**DATA SUPPLIED:**
════════
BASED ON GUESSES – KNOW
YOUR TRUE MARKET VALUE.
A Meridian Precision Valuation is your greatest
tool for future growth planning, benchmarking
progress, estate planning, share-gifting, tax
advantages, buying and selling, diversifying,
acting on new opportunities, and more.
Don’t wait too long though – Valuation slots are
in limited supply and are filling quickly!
════════
**AIM OF THE TASK:**
Write down exactly the line with "advantages, buying and", then each line after it through the end of the data.

**RESULT OF THE TASK:**
advantages, buying and selling, diversifying,
acting on new opportunities, and more.
Don’t wait too long though – Valuation slots are
in limited supply and are filling quickly!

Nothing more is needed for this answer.